WHAT IS BEING ASKED. All lines of the records below that contain the word "Guide" must be listed.

[Opening SOURCE MATERIAL section]

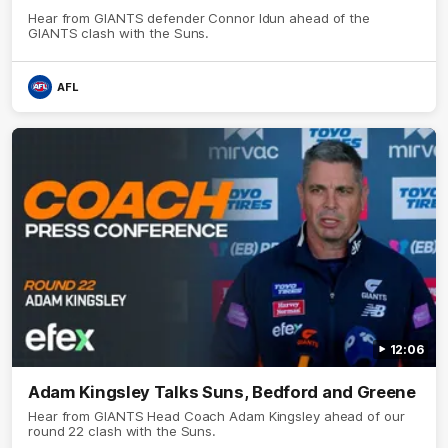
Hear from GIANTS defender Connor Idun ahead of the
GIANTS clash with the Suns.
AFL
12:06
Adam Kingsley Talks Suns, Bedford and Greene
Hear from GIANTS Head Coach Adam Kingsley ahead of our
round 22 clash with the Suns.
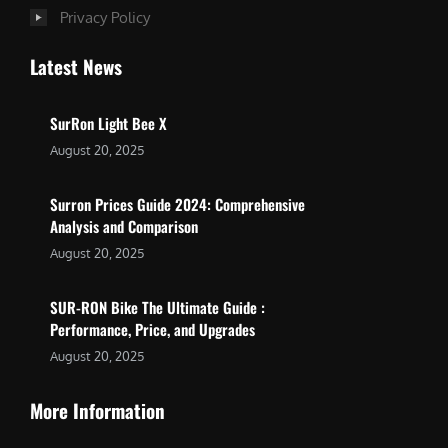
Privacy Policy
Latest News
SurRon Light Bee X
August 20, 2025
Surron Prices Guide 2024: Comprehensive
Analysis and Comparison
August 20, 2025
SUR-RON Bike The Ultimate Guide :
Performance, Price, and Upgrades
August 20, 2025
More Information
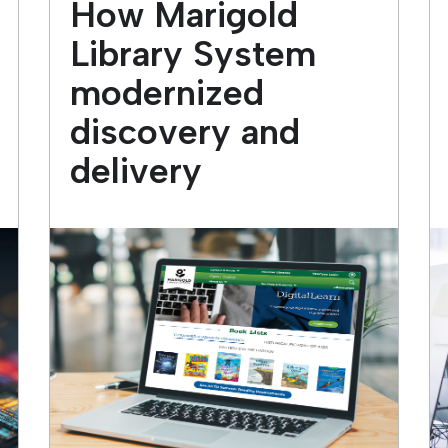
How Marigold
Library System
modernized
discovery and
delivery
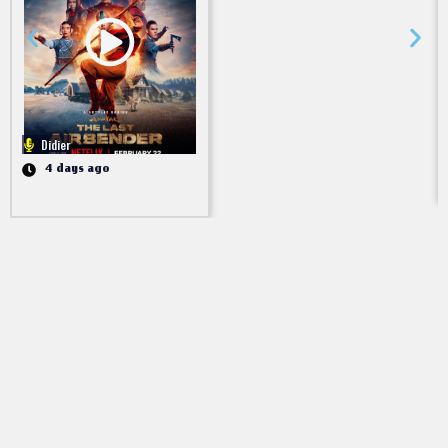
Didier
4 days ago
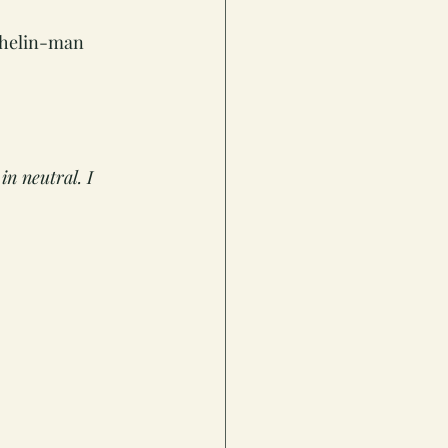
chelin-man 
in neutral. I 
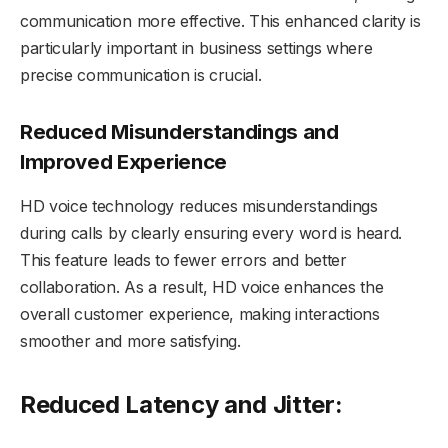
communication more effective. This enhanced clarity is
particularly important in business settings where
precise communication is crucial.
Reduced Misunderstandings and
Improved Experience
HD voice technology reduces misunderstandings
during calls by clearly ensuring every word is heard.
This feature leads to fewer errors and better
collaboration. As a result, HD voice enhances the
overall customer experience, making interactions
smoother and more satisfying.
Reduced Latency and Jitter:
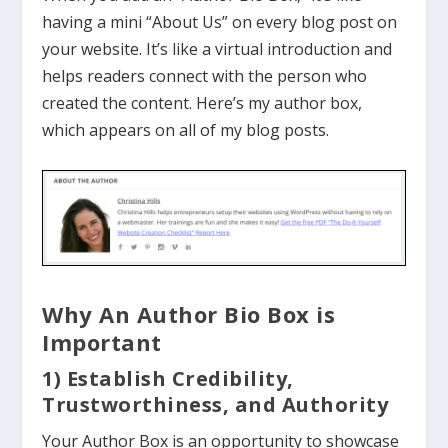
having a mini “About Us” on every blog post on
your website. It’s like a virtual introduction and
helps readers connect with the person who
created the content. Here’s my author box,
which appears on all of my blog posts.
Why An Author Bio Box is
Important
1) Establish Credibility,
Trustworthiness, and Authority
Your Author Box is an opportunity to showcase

[Closing SOURCE MATERIAL section]

TASK OUTPUT.
Surron Prices Guide 2024: Comprehensive
SUR-RON Bike The Ultimate Guide :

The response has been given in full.